* _Task instructions_
Of all the entries below, retype only the lines from the one with "hier mehrere Ideen, die" through the one with "молодежном служении мы", exactly as they appear.
=== Working data ===
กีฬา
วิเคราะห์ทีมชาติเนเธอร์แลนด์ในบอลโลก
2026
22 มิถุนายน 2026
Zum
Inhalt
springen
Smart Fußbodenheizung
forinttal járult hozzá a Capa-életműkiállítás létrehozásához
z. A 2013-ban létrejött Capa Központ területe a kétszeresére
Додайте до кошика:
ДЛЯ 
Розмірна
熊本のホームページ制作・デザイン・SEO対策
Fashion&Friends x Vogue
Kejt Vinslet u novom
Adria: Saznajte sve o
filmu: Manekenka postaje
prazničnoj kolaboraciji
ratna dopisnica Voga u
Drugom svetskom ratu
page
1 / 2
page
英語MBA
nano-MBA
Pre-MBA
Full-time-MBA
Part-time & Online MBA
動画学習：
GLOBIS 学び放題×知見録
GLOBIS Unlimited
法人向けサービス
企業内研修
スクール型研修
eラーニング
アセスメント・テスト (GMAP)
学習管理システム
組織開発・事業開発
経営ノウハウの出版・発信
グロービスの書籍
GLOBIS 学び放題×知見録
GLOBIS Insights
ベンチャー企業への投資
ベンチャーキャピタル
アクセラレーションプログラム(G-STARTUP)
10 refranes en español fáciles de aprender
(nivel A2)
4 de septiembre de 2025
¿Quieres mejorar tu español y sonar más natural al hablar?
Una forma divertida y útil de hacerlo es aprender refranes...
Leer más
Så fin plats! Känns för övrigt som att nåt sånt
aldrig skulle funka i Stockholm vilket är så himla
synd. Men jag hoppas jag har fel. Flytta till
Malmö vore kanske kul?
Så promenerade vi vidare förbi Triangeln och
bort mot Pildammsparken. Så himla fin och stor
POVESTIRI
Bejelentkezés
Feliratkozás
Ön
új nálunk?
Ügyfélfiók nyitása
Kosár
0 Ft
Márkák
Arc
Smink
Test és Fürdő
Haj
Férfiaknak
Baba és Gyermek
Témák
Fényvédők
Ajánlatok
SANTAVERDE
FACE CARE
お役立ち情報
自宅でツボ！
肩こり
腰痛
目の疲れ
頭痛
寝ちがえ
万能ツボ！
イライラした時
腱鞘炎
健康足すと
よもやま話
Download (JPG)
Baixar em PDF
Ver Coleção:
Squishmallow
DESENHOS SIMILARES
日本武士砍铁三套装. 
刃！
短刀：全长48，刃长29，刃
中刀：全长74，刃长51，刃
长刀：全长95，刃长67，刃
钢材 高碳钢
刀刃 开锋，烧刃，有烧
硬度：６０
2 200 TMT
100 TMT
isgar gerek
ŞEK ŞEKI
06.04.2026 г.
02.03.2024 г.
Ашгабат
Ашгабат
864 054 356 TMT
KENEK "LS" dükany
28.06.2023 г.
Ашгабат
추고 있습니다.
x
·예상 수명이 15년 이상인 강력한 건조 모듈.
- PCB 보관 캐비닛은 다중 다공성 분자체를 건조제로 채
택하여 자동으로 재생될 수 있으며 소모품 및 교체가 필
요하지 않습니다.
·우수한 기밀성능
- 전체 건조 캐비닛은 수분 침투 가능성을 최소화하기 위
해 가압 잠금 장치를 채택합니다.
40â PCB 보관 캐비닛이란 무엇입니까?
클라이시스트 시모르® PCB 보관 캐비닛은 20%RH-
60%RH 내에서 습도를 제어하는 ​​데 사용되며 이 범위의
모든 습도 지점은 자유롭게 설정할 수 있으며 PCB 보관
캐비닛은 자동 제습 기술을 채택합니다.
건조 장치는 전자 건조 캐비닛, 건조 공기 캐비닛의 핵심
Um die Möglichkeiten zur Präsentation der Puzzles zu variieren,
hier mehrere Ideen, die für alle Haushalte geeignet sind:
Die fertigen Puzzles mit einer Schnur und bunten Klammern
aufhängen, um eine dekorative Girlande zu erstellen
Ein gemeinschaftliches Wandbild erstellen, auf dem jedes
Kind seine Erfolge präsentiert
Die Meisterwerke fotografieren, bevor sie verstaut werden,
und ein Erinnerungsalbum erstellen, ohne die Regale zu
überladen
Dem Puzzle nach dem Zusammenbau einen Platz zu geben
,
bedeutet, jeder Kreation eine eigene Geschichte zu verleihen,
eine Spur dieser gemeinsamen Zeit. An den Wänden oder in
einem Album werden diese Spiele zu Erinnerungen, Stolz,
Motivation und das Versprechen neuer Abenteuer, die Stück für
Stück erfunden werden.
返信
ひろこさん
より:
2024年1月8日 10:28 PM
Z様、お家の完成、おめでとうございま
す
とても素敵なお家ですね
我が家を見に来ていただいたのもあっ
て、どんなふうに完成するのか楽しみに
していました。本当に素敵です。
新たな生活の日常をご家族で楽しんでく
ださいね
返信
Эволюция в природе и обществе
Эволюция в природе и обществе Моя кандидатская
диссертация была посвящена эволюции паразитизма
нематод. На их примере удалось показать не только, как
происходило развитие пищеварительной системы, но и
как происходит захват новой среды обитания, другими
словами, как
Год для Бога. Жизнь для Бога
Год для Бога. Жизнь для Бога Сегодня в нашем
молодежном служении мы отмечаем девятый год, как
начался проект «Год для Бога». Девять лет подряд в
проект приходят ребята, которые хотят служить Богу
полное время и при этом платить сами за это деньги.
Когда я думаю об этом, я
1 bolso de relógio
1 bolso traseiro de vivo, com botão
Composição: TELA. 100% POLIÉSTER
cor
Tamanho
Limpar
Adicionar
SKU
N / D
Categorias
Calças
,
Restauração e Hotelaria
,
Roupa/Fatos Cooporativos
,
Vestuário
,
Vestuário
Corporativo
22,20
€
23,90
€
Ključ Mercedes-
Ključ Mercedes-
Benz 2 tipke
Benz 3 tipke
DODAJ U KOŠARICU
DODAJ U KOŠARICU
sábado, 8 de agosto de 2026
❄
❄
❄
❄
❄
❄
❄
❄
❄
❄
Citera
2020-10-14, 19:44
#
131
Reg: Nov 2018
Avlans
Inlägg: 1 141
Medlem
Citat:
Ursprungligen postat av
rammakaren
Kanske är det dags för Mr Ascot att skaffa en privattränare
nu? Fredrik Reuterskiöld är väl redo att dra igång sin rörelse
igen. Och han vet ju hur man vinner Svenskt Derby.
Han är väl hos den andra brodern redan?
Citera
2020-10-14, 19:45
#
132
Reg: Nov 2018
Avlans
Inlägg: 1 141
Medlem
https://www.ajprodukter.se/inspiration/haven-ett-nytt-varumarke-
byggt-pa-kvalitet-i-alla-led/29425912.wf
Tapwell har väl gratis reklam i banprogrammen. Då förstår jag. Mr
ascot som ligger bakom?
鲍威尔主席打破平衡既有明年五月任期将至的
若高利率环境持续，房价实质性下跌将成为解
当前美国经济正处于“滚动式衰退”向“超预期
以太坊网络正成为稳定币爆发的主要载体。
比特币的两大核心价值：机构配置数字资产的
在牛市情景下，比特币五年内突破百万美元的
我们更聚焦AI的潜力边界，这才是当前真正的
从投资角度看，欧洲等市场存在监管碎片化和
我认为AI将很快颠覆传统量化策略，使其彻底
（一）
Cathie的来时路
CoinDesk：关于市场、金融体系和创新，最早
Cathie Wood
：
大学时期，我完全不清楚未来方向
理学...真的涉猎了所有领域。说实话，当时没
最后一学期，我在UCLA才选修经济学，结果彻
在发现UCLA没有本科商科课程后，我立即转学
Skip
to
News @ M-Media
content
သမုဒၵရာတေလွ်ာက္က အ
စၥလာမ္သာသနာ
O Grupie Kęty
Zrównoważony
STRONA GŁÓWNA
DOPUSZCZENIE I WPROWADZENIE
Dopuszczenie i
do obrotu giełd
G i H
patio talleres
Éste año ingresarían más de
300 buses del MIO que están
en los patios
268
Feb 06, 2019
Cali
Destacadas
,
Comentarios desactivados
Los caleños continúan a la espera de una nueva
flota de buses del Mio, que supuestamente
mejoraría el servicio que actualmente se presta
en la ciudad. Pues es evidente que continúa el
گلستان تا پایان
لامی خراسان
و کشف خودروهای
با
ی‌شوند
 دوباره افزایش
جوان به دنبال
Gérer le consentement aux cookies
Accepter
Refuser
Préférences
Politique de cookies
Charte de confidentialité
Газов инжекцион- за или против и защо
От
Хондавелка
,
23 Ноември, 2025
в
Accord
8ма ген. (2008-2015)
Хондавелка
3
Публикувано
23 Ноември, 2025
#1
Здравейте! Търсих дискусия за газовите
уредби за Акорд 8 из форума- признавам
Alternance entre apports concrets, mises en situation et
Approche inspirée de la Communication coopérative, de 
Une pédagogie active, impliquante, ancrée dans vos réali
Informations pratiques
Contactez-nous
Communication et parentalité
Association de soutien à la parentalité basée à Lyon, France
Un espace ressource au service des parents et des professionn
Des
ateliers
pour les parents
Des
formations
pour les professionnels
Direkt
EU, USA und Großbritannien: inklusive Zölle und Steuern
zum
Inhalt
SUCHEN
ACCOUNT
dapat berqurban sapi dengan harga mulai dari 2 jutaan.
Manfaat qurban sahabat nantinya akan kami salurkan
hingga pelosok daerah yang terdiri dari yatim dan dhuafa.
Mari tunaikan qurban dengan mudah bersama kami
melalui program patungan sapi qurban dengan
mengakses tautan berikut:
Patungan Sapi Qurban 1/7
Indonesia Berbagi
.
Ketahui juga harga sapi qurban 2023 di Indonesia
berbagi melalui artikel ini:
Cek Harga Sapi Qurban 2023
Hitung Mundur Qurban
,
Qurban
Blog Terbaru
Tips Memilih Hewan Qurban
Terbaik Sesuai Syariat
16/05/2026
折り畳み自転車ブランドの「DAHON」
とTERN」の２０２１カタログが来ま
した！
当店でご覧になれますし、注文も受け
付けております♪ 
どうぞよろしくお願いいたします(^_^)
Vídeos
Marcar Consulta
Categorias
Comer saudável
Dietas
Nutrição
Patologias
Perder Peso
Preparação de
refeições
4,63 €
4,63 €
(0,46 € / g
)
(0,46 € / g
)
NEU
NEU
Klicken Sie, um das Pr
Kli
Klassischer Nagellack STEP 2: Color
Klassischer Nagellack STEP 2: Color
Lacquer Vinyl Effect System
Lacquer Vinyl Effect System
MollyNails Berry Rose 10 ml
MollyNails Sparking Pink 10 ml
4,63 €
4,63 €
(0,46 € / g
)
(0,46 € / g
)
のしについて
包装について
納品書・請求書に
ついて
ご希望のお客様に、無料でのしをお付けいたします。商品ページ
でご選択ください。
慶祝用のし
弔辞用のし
===
* _Answer box_
hier mehrere Ideen, die für alle Haushalte geeignet sind:
Die fertigen Puzzles mit einer Schnur und bunten Klammern
aufhängen, um eine dekorative Girlande zu erstellen
Ein gemeinschaftliches Wandbild erstellen, auf dem jedes
Kind seine Erfolge präsentiert
Die Meisterwerke fotografieren, bevor sie verstaut werden,
und ein Erinnerungsalbum erstellen, ohne die Regale zu
überladen
Dem Puzzle nach dem Zusammenbau einen Platz zu geben
,
bedeutet, jeder Kreation eine eigene Geschichte zu verleihen,
eine Spur dieser gemeinsamen Zeit. An den Wänden oder in
einem Album werden diese Spiele zu Erinnerungen, Stolz,
Motivation und das Versprechen neuer Abenteuer, die Stück für
Stück erfunden werden.
返信
ひろこさん
より:
2024年1月8日 10:28 PM
Z様、お家の完成、おめでとうございま
す
とても素敵なお家ですね
我が家を見に来ていただいたのもあっ
て、どんなふうに完成するのか楽しみに
していました。本当に素敵です。
新たな生活の日常をご家族で楽しんでく
ださいね
返信
Эволюция в природе и обществе
Эволюция в природе и обществе Моя кандидатская
диссертация была посвящена эволюции паразитизма
нематод. На их примере удалось показать не только, как
происходило развитие пищеварительной системы, но и
как происходит захват новой среды обитания, другими
словами, как
Год для Бога. Жизнь для Бога
Год для Бога. Жизнь для Бога Сегодня в нашем
молодежном служении мы отмечаем девятый год, как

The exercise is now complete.